Эстерхази Петер
Шрифт:
Мой отец терпеть не мог Кошута, считая его выскочкой, человеком капризным, поверхностным, и во всех конфликтах занимал сторону Сечени. Его приветствовала толпа на Бродвее? и что с того? а после его перезахоронили на родине? это правильно, для этой цели Кошут как раз годился. Он (отец мой) вообще не любил протестантов.
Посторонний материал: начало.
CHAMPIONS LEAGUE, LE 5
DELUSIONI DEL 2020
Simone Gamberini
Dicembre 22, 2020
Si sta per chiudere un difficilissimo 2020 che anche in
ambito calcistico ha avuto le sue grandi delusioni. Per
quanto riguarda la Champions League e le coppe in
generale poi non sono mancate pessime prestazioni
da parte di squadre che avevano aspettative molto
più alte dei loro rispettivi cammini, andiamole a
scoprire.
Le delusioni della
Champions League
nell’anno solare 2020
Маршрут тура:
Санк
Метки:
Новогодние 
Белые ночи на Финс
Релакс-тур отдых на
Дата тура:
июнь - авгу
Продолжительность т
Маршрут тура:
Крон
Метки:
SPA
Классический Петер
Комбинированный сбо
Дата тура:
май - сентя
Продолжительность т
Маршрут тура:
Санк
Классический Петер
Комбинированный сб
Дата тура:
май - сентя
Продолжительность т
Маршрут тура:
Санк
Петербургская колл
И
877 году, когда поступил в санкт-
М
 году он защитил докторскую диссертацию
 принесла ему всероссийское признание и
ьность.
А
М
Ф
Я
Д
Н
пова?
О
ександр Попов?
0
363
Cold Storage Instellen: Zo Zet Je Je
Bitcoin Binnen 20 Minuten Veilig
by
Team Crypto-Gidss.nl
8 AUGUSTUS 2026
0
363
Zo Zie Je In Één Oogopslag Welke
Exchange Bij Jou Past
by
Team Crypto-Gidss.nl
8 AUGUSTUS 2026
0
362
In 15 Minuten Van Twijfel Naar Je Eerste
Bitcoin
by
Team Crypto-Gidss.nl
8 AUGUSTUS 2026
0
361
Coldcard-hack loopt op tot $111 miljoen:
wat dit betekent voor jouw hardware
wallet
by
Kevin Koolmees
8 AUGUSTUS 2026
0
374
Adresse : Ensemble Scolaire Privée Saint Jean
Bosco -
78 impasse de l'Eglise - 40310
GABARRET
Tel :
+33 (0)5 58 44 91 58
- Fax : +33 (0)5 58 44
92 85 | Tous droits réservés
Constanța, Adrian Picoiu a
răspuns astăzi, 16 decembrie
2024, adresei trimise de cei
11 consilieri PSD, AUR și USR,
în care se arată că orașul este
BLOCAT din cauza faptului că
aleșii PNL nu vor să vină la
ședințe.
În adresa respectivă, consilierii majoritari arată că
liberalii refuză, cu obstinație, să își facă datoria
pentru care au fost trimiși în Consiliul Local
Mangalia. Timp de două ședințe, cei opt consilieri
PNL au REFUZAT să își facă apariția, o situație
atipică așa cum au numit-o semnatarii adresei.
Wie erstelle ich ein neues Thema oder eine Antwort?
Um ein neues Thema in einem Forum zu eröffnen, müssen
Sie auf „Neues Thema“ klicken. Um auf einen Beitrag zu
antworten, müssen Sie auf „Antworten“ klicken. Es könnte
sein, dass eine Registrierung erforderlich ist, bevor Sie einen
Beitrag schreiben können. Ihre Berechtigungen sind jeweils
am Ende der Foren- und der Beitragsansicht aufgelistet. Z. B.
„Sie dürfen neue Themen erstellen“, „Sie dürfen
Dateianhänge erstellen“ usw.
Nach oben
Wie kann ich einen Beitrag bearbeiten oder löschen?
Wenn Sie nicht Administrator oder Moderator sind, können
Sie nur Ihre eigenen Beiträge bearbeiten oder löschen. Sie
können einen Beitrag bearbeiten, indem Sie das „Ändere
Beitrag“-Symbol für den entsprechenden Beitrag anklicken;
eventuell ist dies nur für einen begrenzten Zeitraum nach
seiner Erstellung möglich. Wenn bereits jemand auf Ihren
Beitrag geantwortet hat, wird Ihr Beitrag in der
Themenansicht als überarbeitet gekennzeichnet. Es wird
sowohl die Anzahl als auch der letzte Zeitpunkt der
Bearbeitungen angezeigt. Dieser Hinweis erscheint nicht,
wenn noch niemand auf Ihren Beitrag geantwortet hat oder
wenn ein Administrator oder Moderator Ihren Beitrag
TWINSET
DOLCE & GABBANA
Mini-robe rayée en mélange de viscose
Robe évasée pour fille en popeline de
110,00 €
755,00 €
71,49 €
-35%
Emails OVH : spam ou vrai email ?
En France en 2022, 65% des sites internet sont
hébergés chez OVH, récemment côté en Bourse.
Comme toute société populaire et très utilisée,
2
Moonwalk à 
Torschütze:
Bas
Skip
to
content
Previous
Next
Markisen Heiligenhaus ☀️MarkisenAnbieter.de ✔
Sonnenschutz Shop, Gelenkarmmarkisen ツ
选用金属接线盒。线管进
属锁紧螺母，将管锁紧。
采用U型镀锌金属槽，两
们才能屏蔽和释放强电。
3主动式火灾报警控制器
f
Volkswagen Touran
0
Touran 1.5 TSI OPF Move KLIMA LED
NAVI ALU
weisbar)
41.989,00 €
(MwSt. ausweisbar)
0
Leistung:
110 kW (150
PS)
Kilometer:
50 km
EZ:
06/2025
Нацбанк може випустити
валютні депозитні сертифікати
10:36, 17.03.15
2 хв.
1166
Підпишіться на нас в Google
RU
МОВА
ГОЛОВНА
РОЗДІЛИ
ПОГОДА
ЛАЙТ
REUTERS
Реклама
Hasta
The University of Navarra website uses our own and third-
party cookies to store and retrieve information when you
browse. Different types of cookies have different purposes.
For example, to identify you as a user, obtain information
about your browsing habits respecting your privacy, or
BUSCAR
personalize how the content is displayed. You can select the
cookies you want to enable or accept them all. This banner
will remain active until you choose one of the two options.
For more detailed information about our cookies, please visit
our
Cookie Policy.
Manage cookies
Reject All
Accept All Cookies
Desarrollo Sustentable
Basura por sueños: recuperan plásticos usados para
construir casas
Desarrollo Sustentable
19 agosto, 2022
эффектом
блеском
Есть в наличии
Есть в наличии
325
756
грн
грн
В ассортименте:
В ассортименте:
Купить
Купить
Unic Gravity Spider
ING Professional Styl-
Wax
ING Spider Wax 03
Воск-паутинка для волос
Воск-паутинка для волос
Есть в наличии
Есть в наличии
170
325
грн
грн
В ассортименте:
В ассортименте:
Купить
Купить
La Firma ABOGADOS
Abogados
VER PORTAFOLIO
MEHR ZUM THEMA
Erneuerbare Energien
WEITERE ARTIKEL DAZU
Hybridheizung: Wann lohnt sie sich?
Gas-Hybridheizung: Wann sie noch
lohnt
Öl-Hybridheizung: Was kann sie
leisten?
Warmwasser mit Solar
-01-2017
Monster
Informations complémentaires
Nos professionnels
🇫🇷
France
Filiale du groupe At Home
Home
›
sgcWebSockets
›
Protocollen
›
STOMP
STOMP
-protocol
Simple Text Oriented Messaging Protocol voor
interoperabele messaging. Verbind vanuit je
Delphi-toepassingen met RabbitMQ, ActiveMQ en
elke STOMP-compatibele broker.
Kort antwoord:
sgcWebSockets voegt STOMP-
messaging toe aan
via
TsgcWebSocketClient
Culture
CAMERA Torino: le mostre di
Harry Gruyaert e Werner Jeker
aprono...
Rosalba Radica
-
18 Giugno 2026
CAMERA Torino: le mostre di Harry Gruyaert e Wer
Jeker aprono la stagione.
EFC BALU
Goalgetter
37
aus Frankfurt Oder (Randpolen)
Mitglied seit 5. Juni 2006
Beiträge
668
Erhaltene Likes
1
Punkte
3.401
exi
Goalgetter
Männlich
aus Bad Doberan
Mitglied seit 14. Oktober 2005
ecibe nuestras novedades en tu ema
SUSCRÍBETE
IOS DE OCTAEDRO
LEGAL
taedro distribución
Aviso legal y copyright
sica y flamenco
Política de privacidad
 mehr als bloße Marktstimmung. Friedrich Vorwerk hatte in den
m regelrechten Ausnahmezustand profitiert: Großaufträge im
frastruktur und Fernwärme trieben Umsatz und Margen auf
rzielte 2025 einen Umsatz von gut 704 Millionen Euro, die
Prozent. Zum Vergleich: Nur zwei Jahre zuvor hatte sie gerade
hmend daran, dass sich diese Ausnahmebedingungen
Уж слишком они упрямы, на его вкус, слишком от мира сего, для них Бог, полагал он, остается пусть важной, но все-таки фразой, они ждут, чтобы Он определил их судьбу, и вечно они на кого-то обижены, объяты мужественной печалью; не любил мой отец их плебейской гордыни — как будто страдание было изобретением Лютера и исключительной привилегией его последователей, потому-то отец не любил и куруцев: слишком много пылу, много песен, мало мысли, труда, китч какой-то! жалость к себе, ностальгия и китч! нет, Кошута он не любил — ах да, это я уже говорил, — и все же, все же в тот трагический день октября мой отец был повешен как предатель Габсбургов. Бабушка послала в Арад людей забрать из-под виселицы тело, узнать которое, как она наказала, можно было по бороде. Но бороды были еще и у Лахнера и Дамьянича, так что привезли всех троих и похоронили в саду замка Мача, что в комитате Арад, да будет земля им пухом.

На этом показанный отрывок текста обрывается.